O belga Het Laatste Nieuws comentou: "A Alemanha conta cinco milhões de desempregados e Merkel nunca escondeu ser – assim como Margaret Thatcher – uma adepta de moderação nos acordos salariais, redução dos custos trabalhistas e simplicidade e rapidez na demissão de empregados. [...] Contudo, onde Thatcher contava com uma grande maioria e o apoio de seu partido, Merkel terá maiores dificuldades. Aqui e ali já se ouvem críticas de que ela haveria sacrificado excessivamente sua agenda política, em troca do posto de premier".

O conservador italiano Corriere della Sera é bem mais positivo: "É uma decisão histórica o fato de uma mulher da Alemanha Oriental assumir a liderança, e justamente num dos mais complicados e difíceis momentos da história recente. Cabe um hino de louvor à classe política do país. Após uma das campanhas mais impiedosas do pós-guerra ela fez jus a um resultado sem vencedores ou vencidos. Pondo de lado o conflito e os sentimentos de vingança pessoal, escolheu a estratégia de colaboração entre os grandes blocos partidários, como já ocorrera há 40 anos, quando a nação igualmente se encontrava numa difícil encruzilhada".

Sangrando pelo poder

Segundo o periódico francês de economia La Tribune, agora começa a parte mais difícil para a líder democrata-cristã: "Angela Merkel realizou com sucesso um duplo golpe. Ela entra para a Chancelaria Federal e afasta seu velho oponente Gerhard Schröder. [...] Esta foi a parte mais fácil. Seus correligionários e parceiros não se podem permitir um trabalho de recortes e retalhos, pois isto os recolocará inevitavelmente diante dos eleitores, dentro de seis meses ou um ano".

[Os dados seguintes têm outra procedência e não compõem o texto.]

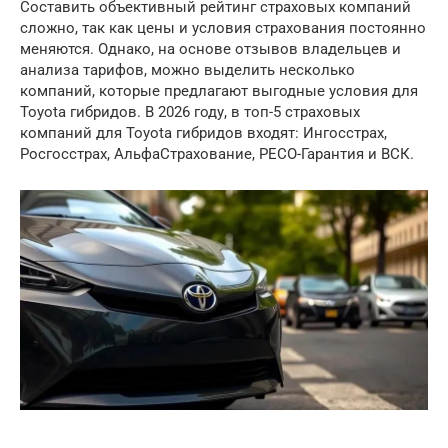
Составить объективный рейтинг страховых компаний
сложно, так как цены и условия страхования постоянно
меняются. Однако, на основе отзывов владельцев и
анализа тарифов, можно выделить несколько
компаний, которые предлагают выгодные условия для
Toyota гибридов. В 2026 году, в топ-5 страховых
компаний для Toyota гибридов входят: Ингосстрах,
Росгосстрах, АльфаСтрахование, РЕСО-Гарантия и ВСК.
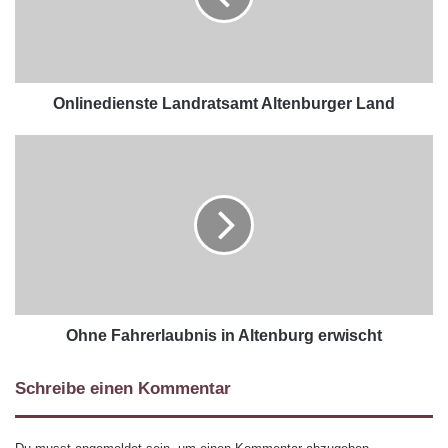
Onlinedienste Landratsamt Altenburger Land
Ohne Fahrerlaubnis in Altenburg erwischt
Schreibe einen Kommentar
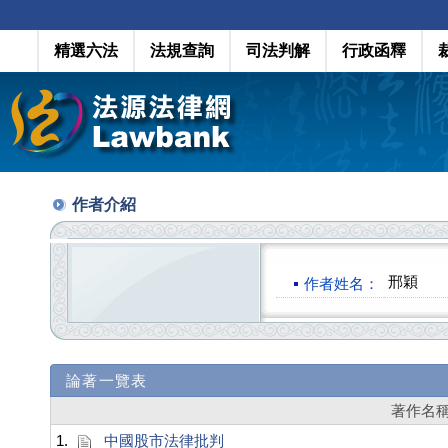
精選六法
法規查詢
司法判解
行政函釋
作者介紹
邢穎
作者姓名：
論著一覽表
著作名
1.
中國股市法律批判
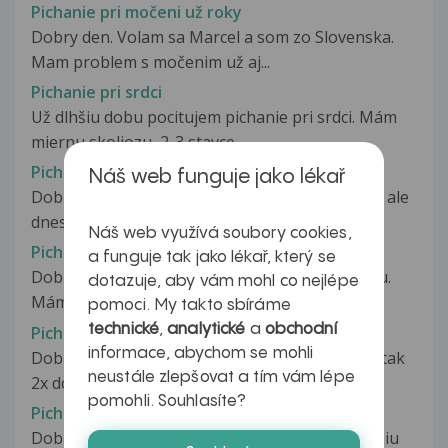
Pichanie pri močeni už roky
Dobry den. Volam sa Marcel a som zo Slovenska.
Mam problem s močenim už aj...
Pichanie pri srdci
Už dlhšiu dobu pocitujem pichanie pri srdci. Mám
miernu skoliozu, 2-3 stavce...
Pichanie pri srdci
Náš web funguje jako lékař
Dobry den, tri dni ma sem tam pichalo pri srdci, ale
dneska je to pichanie cely...
Náš web využívá soubory cookies,
Pichanie v bradavkách
a funguje tak jako lékař, který se
Dobrý večer, chcela by som Vás poprosiť o radu.
dotazuje, aby vám mohl co nejlépe
Mám 19 rokov a už pár dní, asi...
pomoci. My takto sbíráme
technické
,
analytické
a
obchodní
Pichanie v hlave
informace, abychom se mohli
Dobry den, mam 15 rokov a mam bolesti hlavy tak
neustále zlepšovat a tím vám lépe
2x do mesiaca, občas ma to boli...
pomohli. Souhlasíte?
Pichanie v hrudi
Dobrý deň... mam problem... mojho ocka uz dlhsiu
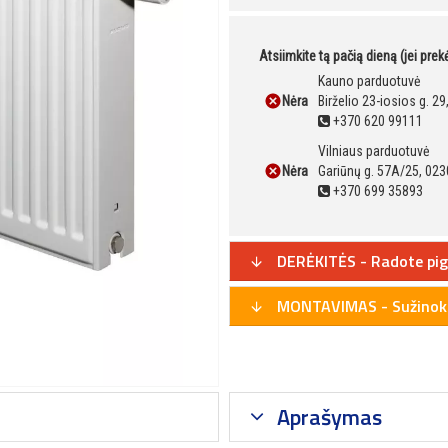
Atsiimkite tą pačią dieną (jei pre
Kauno parduotuvė
Nėra
Birželio 23-iosios g. 2
+370 620 99111
Vilniaus parduotuvė
Nėra
Gariūnų g. 57A/25, 023
+370 699 35893
DERĖKITĖS - Radote pig
MONTAVIMAS - Sužinoki
Aprašymas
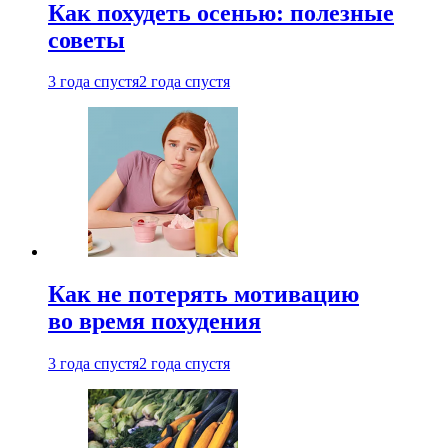
Как похудеть осенью: полезные
советы
3 года спустя
2 года спустя
Как не потерять мотивацию
во время похудения
3 года спустя
2 года спустя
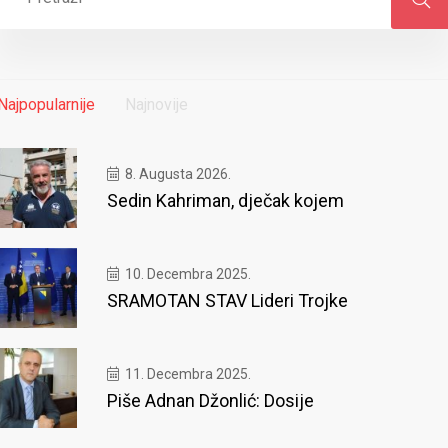
Najpopularnije
Najnovije
8. Augusta 2026.
Sedin Kahriman, dječak kojem
10. Decembra 2025.
SRAMOTAN STAV Lideri Trojke
11. Decembra 2025.
Piše Adnan Džonlić: Dosije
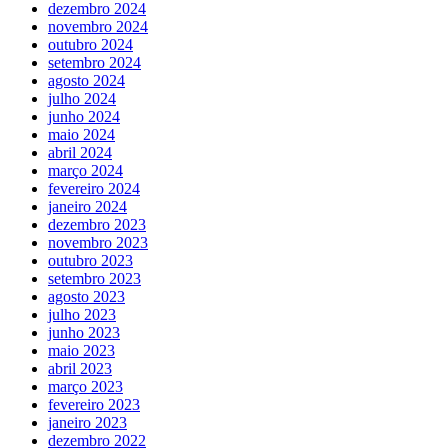
dezembro 2024
novembro 2024
outubro 2024
setembro 2024
agosto 2024
julho 2024
junho 2024
maio 2024
abril 2024
março 2024
fevereiro 2024
janeiro 2024
dezembro 2023
novembro 2023
outubro 2023
setembro 2023
agosto 2023
julho 2023
junho 2023
maio 2023
abril 2023
março 2023
fevereiro 2023
janeiro 2023
dezembro 2022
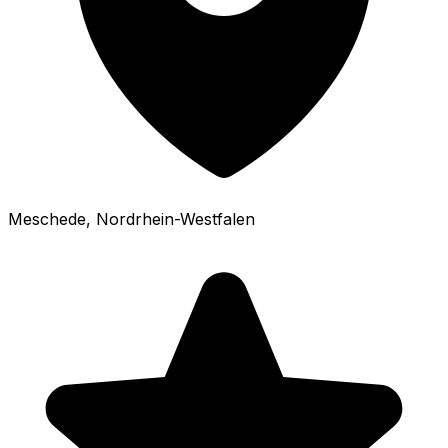
Meschede
, Nordrhein-Westfalen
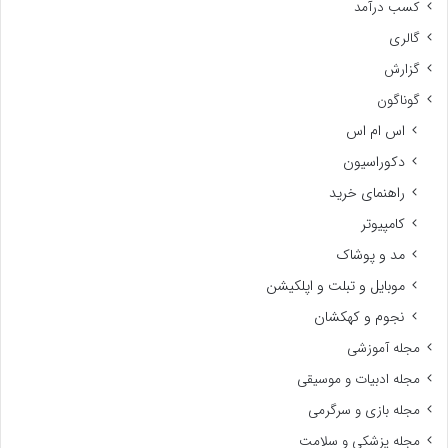
کسب درآمد
گالری
گزارش
گوناگون
اس ام اس
دکوراسیون
راهنمای خرید
کامپیوتر
مد و پوشاک
موبایل و تبلت و اپلکیشن
نجوم و کهکشان
مجله آموزشی
مجله ادبیات و موسیقی
مجله بازی و سرگرمی
مجله پزشکی و سلامت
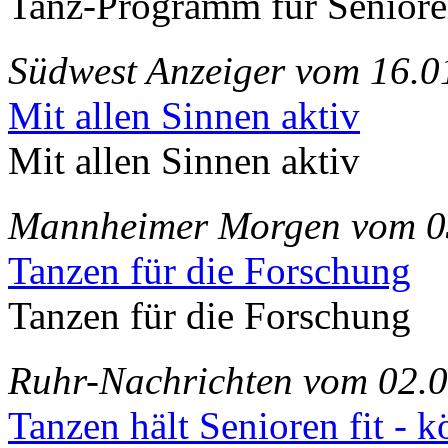
Tanz-Programm für Senior
Südwest Anzeiger vom 16.0
Mit allen Sinnen aktiv
Mit allen Sinnen aktiv
Mannheimer Morgen vom 0
Tanzen für die Forschung
Tanzen für die Forschung
Ruhr-Nachrichten vom 02.
Tanzen hält Senioren fit - k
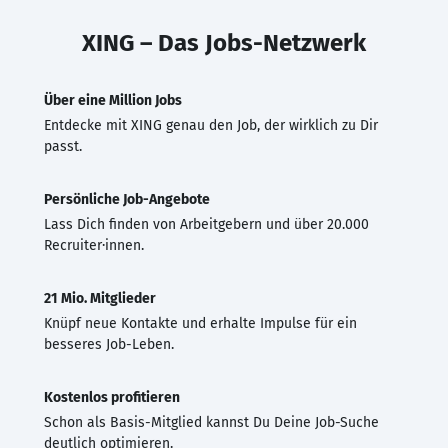
XING – Das Jobs-Netzwerk
Über eine Million Jobs
Entdecke mit XING genau den Job, der wirklich zu Dir
passt.
Persönliche Job-Angebote
Lass Dich finden von Arbeitgebern und über 20.000
Recruiter·innen.
21 Mio. Mitglieder
Knüpf neue Kontakte und erhalte Impulse für ein
besseres Job-Leben.
Kostenlos profitieren
Schon als Basis-Mitglied kannst Du Deine Job-Suche
deutlich optimieren.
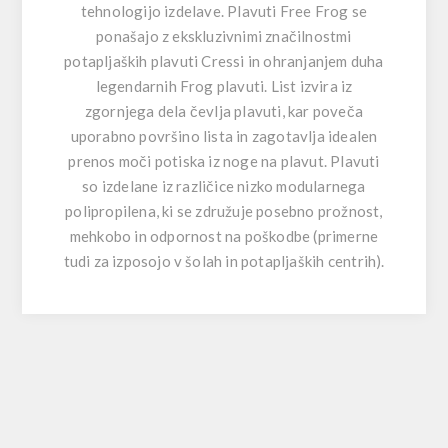
tehnologijo izdelave. Plavuti Free Frog se
ponašajo z ekskluzivnimi značilnostmi
potapljaških plavuti Cressi in ohranjanjem duha
legendarnih Frog plavuti. List izvira iz
zgornjega dela čevlja plavuti, kar poveča
uporabno površino lista in zagotavlja idealen
prenos moči potiska iz noge na plavut. Plavuti
so izdelane iz različice nizko modularnega
polipropilena, ki se združuje posebno prožnost,
mehkobo in odpornost na poškodbe (primerne
tudi za izposojo v šolah in potapljaških centrih).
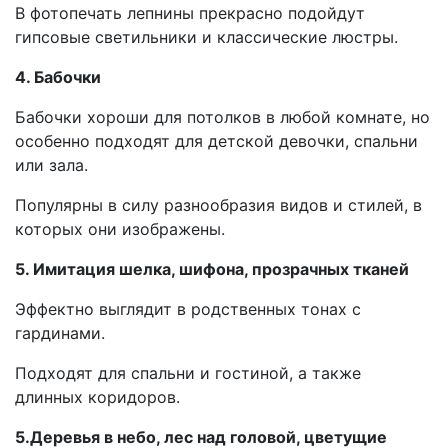
В фотопечать лепнины прекрасно подойдут
гипсовые светильники и классические люстры.
4. Бабочки
Бабочки хороши для потолков в любой комнате, но
особенно подходят для детской девочки, спальни
или зала.
Популярны в силу разнообразия видов и стилей, в
которых они изображены.
5. Имитация шелка, шифона, прозрачных тканей
Эффектно выглядит в родственных тонах с
гардинами.
Подходят для спальни и гостиной, а также
длинных коридоров.
5.Деревья в небо, лес над головой, цветущие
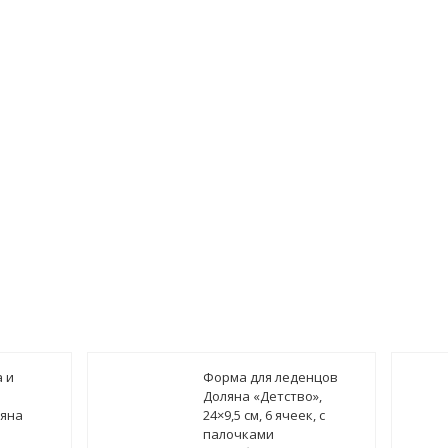
 и
Форма для леденцов
Доляна «Детство»,
яна
24×9,5 см, 6 ячеек, с
палочками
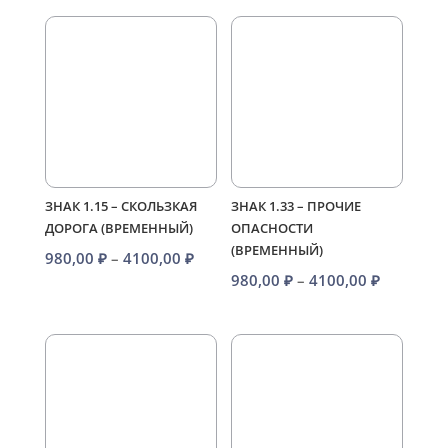
1250,00 ₽
–
4900,00 ₽
ЗНАК 1.15 – СКОЛЬЗКАЯ
ЗНАК 1.33 – ПРОЧИЕ
ДОРОГА (ВРЕМЕННЫЙ)
ОПАСНОСТИ
(ВРЕМЕННЫЙ)
Диапазон
980,00
₽
–
4100,00
₽
Диапазо
980,00
₽
–
4100,00
₽
цен:
цен:
980,00 ₽
980,00 ₽
–
–
4100,00 ₽
4100,00 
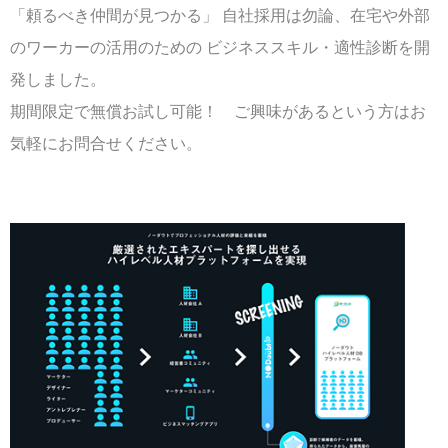
「頼るべき仲間が見つかる」 自社採用は勿論、在宅や外部
のワーカーの活用のための ビジネススキル・適性診断を開
発しました。
期間限定で無償お試し可能！ ご興味があるという方はお
気軽にお問合せください。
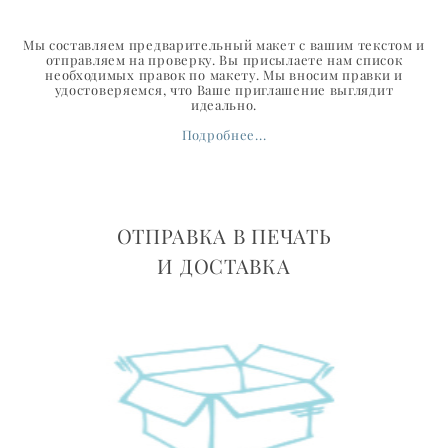
Мы составляем предварительный макет с вашим текстом и
отправляем на проверку. Вы присылаете нам список
необходимых правок по макету. Мы вносим правки и
удостоверяемся, что Ваше приглашение выглядит
идеально.
Подробнее...
ОТПРАВКА В ПЕЧАТЬ
И ДОСТАВКА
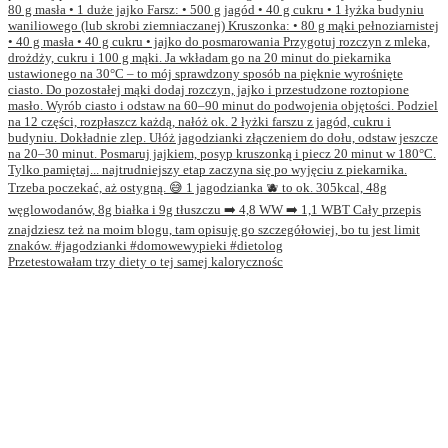
Przetestowałam trzy diety o tej samej kalorycznośc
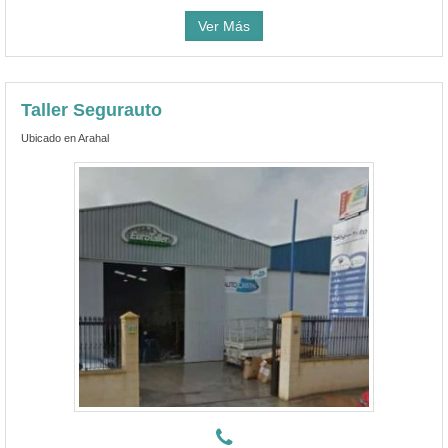
Ver Más
Taller Segurauto
Ubicado en Arahal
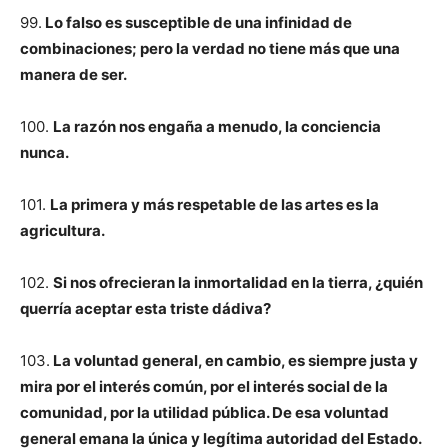
99.
Lo falso es susceptible de una infinidad de
combinaciones; pero la verdad no tiene más que una
manera de ser.
100.
La razón nos engaña a menudo, la conciencia
nunca.
101.
La primera y más respetable de las artes es la
agricultura.
102.
Si nos ofrecieran la inmortalidad en la tierra, ¿quién
querría aceptar esta triste dádiva?
103.
La voluntad general, en cambio, es siempre justa y
mira por el interés común, por el interés social de la
comunidad, por la utilidad pública. De esa voluntad
general emana la única y legítima autoridad del Estado.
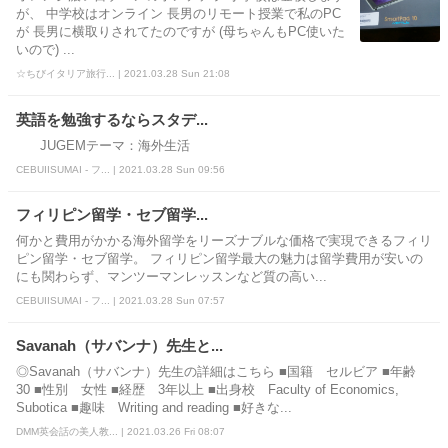
が、 中学校はオンライン 長男のリモート授業で私のPC
が 長男に横取りされてたのですが (母ちゃんもPC使いた
いので) ...
☆ちびイタリア旅行... | 2021.03.28 Sun 21:08
英語を勉強するならスタデ...
JUGEMテーマ：海外生活
CEBUIISUMAI - フ... | 2021.03.28 Sun 09:56
フィリピン留学・セブ留学...
何かと費用がかかる海外留学をリーズナブルな価格で実現できるフィリ
ピン留学・セブ留学。 フィリピン留学最大の魅力は留学費用が安いの
にも関わらず、マンツーマンレッスンなど質の高い...
CEBUIISUMAI - フ... | 2021.03.28 Sun 07:57
Savanah（サバンナ）先生と...
◎Savanah（サバンナ）先生の詳細はこちら ■国籍 セルビア ■年齢
30 ■性別 女性 ■経歴 3年以上 ■出身校 Faculty of Economics,
Subotica ■趣味 Writing and reading ■好きな...
DMM英会話の美人教... | 2021.03.26 Fri 08:07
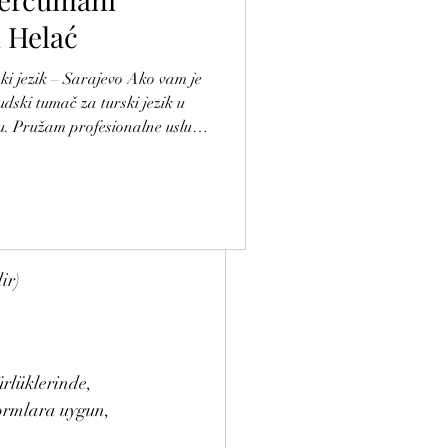
 Helać
e ve tasdik 
k – Sarajevo Ako vam je
dski tumač za turski jezik u
 cüzdanı, ölüm 
u. Pružam profesionalne usluge
 s bosanskog, hrvatskog ili
r ve temyizler
i obrnuto, uz ovjeru pečatom
važećim zakonima Bosne i
ir)
rlüklerinde, 
normlara uygun,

O suíço Basler Zeitung confirma essa visão: "O jogo de pôquer está longe do fim: Angela Merkel continuará tendo que sangrar em nome do poder. Uma chanceler debilitada à frente de uma Alemanha necessitada de reformas: não foi definitivamente isso o que os eleitores esperavam do pleito de setembro".

E a Tribune de Genève reforça: "As eleições de 18 de setembro só deixaram para os que lideram a Alemanha a escolha entre duas más soluções. A 'grande coalizão' a ser encabeçada por Merkel não é capaz de solver as dificuldades. Ela traz em si o cheiro característico desse tipo de aliança forçada pelas circunstâncias. Ela será instável, frágil e sem dúvida de curta duração. [...] Essa é a lei da coalizão: ela barra para Angela Merkel a 'virada liberal' que prometera".